Background: Interleukin 10 (IL-10) is a homodimeric cytokine that shows considerable clinical promise. Adeno-associated virus (AAV) vectors appear increasingly useful for in vivo gene-transfer applications.
Methods: A recombinant AAV type 2 vector encoding human IL-10 (rAAVhIL10) was constructed by using an adenoviral-free, three-plasmid co-transfection. Cytokine production was measured by using an enzyme-linked immunosorbent assay. Endotoxic shock was induced by lipopolysaccharide (LPS) injection.
Results: As media from rAAVhIL10-infected COS cells caused a dose-dependent blockade of IL-12 secretion from spleen cells of IL-10 knockout (KO) mice challenged with Brucella abortus, it was clear that vector-derived hIL-10 was biologically active in vitro. Intravenous or intramuscular administration of relatively modest levels of rAAVhIL10 (10(10) genomes) to IL-10 KO mice resulted in hIL-10 secretion into the bloodstream, which, at 8 weeks, gave median serum levels of 0.9 and 0.45 pg/ml, respectively. Acute endotoxic shock led to a 33% mortality rate, and severe morbidity, in control IL-10 KO mice, whereas no mortality and little morbidity were seen in IL-10 KO mice given rAAVhIL10 7 weeks earlier.

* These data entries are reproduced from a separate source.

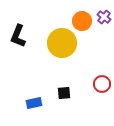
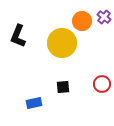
black square: moved 1 px left, 6 px up
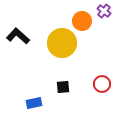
purple cross: moved 6 px up
black L-shape: rotated 110 degrees clockwise
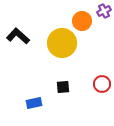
purple cross: rotated 24 degrees clockwise
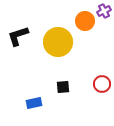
orange circle: moved 3 px right
black L-shape: rotated 60 degrees counterclockwise
yellow circle: moved 4 px left, 1 px up
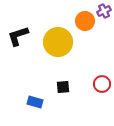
blue rectangle: moved 1 px right, 1 px up; rotated 28 degrees clockwise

Conclusions: The findings demonstrate that a modest dose of rAAVhIL10 administered in vivo provides long-term protection against LPS-induced endotoxic shock in a murine model. Thus, this vector may be useful for clinical applications requiring sustained IL-10 expression, for example in the treatment of several autoimmune diseases.